------ Data shown ------

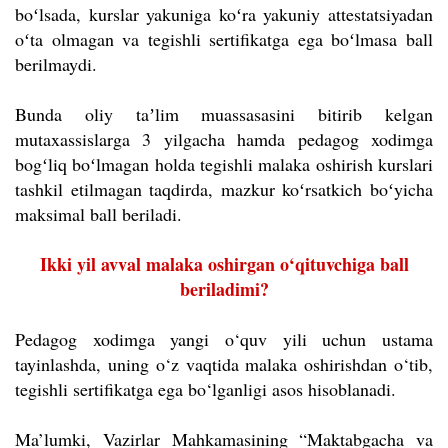
boʻlsada, kurslar yakuniga koʻra yakuniy attestatsiyadan
oʻta olmagan va tegishli sertifikatga ega boʻlmasa ball
berilmaydi.
Bunda oliy taʼlim muassasasini bitirib kelgan
mutaxassislarga 3 yilgacha hamda pedagog xodimga
bogʻliq boʻlmagan holda tegishli malaka oshirish kurslari
tashkil etilmagan taqdirda, mazkur koʻrsatkich boʻyicha
maksimal ball beriladi.
Ikki yil avval malaka oshirgan o‘qituvchiga ball
beriladimi?
Pedagog xodimga yangi o‘quv yili uchun ustama
tayinlashda, uning o‘z vaqtida malaka oshirishdan o‘tib,
tegishli sertifikatga ega bo‘lganligi asos hisoblanadi.
Ma’lumki, Vazirlar Mahkamasining “Maktabgacha va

------

### Task details
Up to and including the final line of the data above, please copy every line exactly, starting from the one that contains "tayinlashda, uning o‘z".

### Solution for this exercise
tayinlashda, uning o‘z vaqtida malaka oshirishdan o‘tib,
tegishli sertifikatga ega bo‘lganligi asos hisoblanadi.
Ma’lumki, Vazirlar Mahkamasining “Maktabgacha va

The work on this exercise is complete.